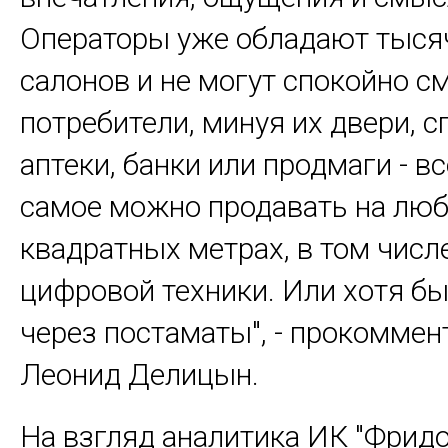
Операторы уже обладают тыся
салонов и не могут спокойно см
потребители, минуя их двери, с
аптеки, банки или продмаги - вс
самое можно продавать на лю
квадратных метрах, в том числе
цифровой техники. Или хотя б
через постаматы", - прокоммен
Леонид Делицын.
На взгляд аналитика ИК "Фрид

* * *

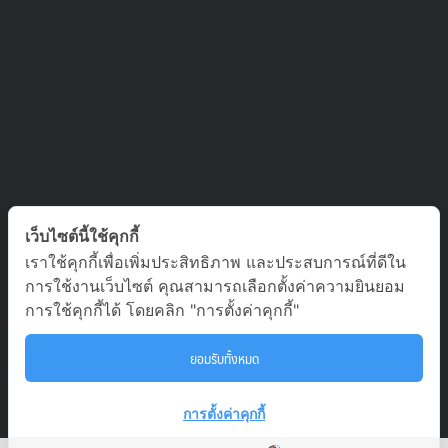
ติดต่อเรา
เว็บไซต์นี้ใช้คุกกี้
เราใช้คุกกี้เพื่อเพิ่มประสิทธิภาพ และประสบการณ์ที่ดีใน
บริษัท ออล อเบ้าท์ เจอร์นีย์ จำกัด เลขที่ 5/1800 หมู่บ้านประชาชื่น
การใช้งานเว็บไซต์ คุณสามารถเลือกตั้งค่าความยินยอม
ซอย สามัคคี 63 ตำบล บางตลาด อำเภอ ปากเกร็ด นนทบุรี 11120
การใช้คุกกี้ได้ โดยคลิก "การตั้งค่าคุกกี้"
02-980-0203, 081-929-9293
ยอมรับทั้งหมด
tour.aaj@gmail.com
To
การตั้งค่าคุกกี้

§ Work to be completed: Respond with only the number of lines in the records that include the word "การใช".

§ Reply: 2